The book's aim, to shine light on the understudied field of insane women, was achieved, making it a unique work of research. While the author was largely forgotten, the ideas Näcke established with his book and his future publications still largely influence the field of psychiatry and psychology in the 21st century. For example, the concepts of narcissism and extended suicide are based on the works of Näcke. With this book, Näcke succeeded in coining the view to perceive criminals not solely as objects under the penalty of law but also as subjects who could potentially suffer from mental diseases. The main topics of the book, including the view that mentally ill have diminished responsibility in the crimes that they commit, persists into the 21st century and the notion to abolish the death penalty due to its inhumanness was also a revolutionary thought at the time of the book's publication. With his work on Verbrechen und Wahnsinn beim Weibe Näcke also gave one of the first statistical analyses on female perpetrators, suggesting that one has to differentiate between female and male criminals.
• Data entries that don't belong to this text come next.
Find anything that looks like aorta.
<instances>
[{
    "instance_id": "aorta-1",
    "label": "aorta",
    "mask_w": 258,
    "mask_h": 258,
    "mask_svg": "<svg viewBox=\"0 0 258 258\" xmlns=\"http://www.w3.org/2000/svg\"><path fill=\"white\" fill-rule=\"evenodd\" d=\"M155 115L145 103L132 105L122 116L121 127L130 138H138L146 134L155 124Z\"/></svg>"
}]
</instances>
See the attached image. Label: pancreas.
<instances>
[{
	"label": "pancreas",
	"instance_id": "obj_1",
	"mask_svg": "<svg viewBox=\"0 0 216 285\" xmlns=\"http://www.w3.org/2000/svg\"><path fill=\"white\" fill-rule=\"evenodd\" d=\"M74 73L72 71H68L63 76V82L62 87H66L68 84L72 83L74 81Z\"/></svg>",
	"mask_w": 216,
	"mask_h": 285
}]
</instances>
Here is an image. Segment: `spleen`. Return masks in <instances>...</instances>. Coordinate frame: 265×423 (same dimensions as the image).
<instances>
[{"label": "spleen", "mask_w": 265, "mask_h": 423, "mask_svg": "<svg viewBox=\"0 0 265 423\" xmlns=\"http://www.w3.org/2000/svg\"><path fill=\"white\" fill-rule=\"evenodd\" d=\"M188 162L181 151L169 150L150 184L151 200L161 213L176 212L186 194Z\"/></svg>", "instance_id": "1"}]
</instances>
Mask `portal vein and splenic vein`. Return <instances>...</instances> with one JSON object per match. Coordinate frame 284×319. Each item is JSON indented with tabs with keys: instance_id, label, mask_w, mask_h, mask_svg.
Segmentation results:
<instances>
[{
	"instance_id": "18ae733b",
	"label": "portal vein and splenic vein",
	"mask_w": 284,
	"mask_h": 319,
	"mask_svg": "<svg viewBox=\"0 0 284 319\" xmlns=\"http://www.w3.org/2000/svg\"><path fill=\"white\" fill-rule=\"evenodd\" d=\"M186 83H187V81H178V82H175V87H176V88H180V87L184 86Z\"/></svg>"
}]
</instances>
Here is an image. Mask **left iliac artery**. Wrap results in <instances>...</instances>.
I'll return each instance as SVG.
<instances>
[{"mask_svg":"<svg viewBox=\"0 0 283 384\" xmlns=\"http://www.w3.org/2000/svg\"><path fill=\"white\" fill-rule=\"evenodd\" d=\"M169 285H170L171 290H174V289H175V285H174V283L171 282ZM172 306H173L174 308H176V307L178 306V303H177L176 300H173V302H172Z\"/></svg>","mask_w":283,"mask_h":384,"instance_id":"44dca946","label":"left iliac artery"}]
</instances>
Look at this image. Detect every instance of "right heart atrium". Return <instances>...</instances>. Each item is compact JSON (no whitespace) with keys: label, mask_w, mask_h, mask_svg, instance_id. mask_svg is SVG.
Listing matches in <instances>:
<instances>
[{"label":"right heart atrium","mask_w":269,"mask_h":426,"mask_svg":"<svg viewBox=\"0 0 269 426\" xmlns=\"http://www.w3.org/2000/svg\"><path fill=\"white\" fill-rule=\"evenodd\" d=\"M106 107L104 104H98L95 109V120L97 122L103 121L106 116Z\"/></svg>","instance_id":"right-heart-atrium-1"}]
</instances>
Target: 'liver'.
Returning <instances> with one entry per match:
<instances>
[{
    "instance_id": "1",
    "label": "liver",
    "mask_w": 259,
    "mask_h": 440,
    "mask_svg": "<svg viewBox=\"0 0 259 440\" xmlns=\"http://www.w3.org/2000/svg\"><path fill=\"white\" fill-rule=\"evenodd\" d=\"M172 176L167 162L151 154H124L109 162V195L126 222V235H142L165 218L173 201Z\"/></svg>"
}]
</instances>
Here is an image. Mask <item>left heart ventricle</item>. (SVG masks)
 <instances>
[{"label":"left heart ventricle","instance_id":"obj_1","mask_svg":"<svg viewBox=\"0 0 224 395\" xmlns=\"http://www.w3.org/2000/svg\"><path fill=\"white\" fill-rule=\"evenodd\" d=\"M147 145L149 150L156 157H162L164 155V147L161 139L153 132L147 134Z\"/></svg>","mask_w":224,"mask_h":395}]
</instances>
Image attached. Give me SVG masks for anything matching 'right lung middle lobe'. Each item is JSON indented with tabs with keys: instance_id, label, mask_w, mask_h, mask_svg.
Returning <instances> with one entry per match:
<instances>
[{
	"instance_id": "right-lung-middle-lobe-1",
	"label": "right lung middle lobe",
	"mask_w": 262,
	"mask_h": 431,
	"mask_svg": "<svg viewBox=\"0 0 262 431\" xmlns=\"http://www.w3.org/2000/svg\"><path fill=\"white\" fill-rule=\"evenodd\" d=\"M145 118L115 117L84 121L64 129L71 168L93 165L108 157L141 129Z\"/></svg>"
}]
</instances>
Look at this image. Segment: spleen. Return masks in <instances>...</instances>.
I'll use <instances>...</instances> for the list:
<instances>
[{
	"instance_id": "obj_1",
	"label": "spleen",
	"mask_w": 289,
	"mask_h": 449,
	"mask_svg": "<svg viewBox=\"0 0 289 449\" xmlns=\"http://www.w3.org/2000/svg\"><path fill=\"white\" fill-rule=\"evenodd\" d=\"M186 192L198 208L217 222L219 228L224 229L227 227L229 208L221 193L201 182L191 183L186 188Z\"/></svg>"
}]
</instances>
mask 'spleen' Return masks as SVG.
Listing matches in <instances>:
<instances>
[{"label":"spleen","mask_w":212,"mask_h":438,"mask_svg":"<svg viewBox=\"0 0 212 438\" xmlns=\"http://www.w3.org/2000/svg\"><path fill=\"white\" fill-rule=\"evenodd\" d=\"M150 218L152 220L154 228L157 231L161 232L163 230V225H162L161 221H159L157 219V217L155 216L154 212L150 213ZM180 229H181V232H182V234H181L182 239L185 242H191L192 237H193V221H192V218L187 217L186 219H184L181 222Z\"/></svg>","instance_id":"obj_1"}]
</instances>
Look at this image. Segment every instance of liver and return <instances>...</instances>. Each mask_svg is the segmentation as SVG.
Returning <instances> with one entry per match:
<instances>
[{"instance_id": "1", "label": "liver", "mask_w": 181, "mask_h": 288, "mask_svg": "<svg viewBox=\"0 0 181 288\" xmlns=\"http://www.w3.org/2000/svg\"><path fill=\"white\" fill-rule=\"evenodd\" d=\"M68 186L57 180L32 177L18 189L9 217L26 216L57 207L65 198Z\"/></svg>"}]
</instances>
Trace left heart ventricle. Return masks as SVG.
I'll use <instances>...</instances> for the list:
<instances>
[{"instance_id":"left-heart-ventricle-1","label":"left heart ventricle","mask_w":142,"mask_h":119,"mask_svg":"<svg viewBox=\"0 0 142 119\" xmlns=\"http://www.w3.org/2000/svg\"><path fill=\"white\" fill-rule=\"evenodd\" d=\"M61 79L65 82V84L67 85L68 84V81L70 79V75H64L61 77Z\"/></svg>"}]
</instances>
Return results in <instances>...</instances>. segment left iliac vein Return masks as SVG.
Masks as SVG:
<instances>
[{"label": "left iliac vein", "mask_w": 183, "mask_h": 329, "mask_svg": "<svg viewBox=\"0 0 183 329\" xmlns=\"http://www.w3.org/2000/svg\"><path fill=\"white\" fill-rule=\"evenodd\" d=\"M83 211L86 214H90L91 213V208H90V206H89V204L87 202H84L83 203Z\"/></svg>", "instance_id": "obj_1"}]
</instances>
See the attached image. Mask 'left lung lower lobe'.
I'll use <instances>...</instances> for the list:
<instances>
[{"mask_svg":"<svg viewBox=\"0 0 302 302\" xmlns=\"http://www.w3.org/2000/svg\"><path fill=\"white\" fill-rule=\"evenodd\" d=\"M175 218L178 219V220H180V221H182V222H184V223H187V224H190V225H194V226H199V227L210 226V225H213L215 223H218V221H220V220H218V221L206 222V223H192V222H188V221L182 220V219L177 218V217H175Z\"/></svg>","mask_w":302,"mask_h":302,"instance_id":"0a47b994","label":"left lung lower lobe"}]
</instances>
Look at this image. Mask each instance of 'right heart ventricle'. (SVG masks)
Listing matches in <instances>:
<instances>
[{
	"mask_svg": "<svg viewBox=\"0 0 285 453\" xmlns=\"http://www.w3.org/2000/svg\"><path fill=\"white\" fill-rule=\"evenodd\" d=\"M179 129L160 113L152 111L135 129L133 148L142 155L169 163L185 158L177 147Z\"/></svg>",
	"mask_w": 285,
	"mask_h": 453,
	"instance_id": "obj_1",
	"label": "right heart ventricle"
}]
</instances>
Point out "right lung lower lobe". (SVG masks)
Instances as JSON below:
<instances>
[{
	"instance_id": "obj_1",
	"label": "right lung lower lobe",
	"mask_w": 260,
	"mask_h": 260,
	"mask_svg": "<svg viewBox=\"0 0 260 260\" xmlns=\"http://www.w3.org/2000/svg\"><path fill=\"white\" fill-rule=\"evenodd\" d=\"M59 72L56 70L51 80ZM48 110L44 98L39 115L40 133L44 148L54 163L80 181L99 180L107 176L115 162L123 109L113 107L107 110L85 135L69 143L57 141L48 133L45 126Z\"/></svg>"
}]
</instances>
In his book he also proposes to differentiate between criminals and mentally ill people and treat them in different institutions. Like Lombroso, he also puts forward the idea that a criminal should be psychiatrically assessed before a penalty is decided upon. Verbrechen und Wahnsinn beim Weibe enabled Näcke to investigate other fields of his interests, making him one of the first researchers addressing the topics of sexology and homosexuality. Näcke opposed the death penalty but was a supporter of the castration and sterilization of disabled and chronically mentally ill patients to uphold the 'social order'. As well as being a proponent of the emergent view of eugenics, he also supported social darwinism and the ideas that the struggle for existence also applies to humankind.